Is this “Valid mathematical expression” problem P, or NP?

https://stackoverflow.com/questions/975626

13-09-2019
|

Question

This question is purely out of curiosity. I am off school for the summer, and was going to implement an algorithm to solve this just for fun. That led to the above question, how hard is this problem?

The problem: you are given a list of positive integers, a set of mathematical operators and the equal sign(=). can you create a valid mathematical expression using the integers (in the same order) and the operators (any number of times)?

An example will should clarify any questions:

given: {2, 3, 5, 25} , {+, -, *, /} , {=}
output: YES

the expression (only one i think) is (2 + 3) * 5 = 25. you only need to output YES/NO.

I believe the problem is in NP. I say this because it is a decision problem (YES/NO answer) and I can find a non-deterministic poly time algorithm that decides it.

a. non-deterministically select a sequence of operators to place between the integers.
b. verify you answer is a valid mathematical expression (this can be done in constant time).

In this case, the big question is this: Is the problem in P? (i.e. Is there a deterministic poly time algorithm that decides it?) OR Is the problem NP complete? (i.e. Can a known NP Complete problem be reduced to this? or equivalently Is every NP language poly time reducable to this problem?) OR neither? (i.e. problem in NP but not NP Complete)

Note: This problem statement assumes P not equal to NP. Also, although I am new to Stack Overflow, I am familiar with the homework tag. This is indeed just curiosity, not homework :)

Solution

An straightforward reduction from the Partition problem (which is NP-Complete) - given a set of N integers S, the input to the "Valid Math" problem would be - the elements of S, N-2 '+' operators and an '=' sign.

OTHER TIPS

There seems to be some sort of confusion about how to check for NP-completeness. An NP-complete problem is at least as hard, in a particular sense, as any other problem in NP. Suppose we were comparing to 3SAT, as some posters are trying to do.

Now, reducing the given problem to 3SAT proves nothing. It is then true that, if 3SAT can be solve efficiently (meaning P=NP), the given problem can be solved efficiently. However, if the given problem can be solved efficiently, then perhaps it corresponds only to easy special cases of 3SAT.
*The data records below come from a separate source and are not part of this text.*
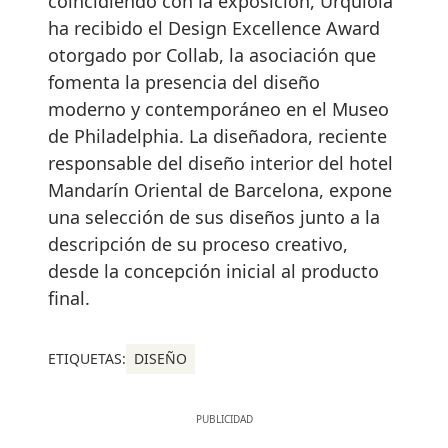
coincidiendo con la exposición, Urquiola
ha recibido el Design Excellence Award
otorgado por Collab, la asociación que
fomenta la presencia del diseño
moderno y contemporáneo en el Museo
de Philadelphia. La diseñadora, reciente
responsable del diseño interior del hotel
Mandarín Oriental de Barcelona, expone
una selección de sus diseños junto a la
descripción de su proceso creativo,
desde la concepción inicial al producto
final.
ETIQUETAS:
DISEÑO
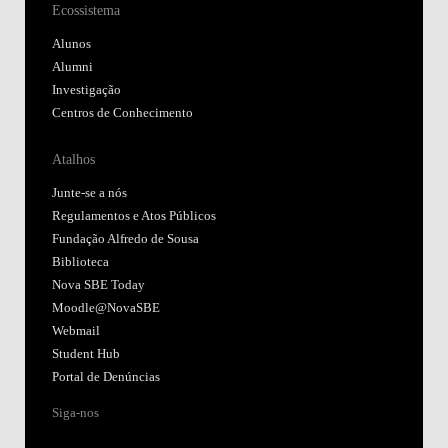
Ecossistema
Alunos
Alumni
Investigação
Centros de Conhecimento
Atalhos
Junte-se a nós
Regulamentos e Atos Públicos
Fundação Alfredo de Sousa
Biblioteca
Nova SBE Today
Moodle@NovaSBE
Webmail
Student Hub
Portal de Denúncias
Siga-nos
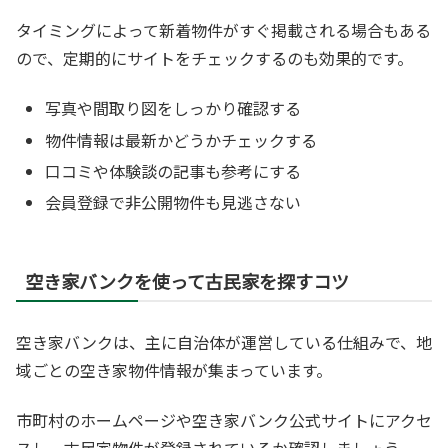
タイミングによって新着物件がすぐ掲載される場合もある
ので、定期的にサイトをチェックするのも効果的です。
写真や間取り図をしっかり確認する
物件情報は最新かどうかチェックする
口コミや体験談の記事も参考にする
会員登録で非公開物件も見逃さない
空き家バンクを使って古民家を探すコツ
空き家バンクは、主に自治体が運営している仕組みで、地
域ごとの空き家物件情報が集まっています。
市町村のホームページや空き家バンク公式サイトにアクセ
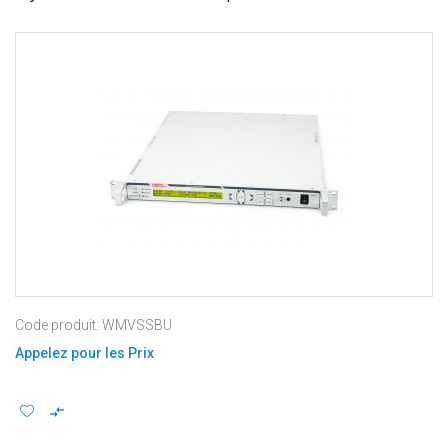
Code produit: WMVSSBU
Appelez pour les Prix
We would have to reduce 3SAT to the given problem. This means that we would have to make up a rule to transform arbitrary 3SAT problems to examples of the given problem, such that the solution of the given problem would tell us how to solve the 3SAT problem. This means that 3SAT couldn't be harder than the given problem. Since 3SAT is the hardest possible, then the given problem must also be the hardest possible.

The reduction from the Partition problem works. That problem works like this: given a multiset S of integers, can we divide this into two disjoint subsets that between them include each member of S, such that the sums of the disjoint subsets are equal?

To do this, we construct a sequence beginning with 0, containing each element of S, and then 0. We use {+, -} as the operation set. This means that each element of S will be either added or subtracted to total to 0, meaning that the sum of the added elements is the same as the sum of the subtracted elements.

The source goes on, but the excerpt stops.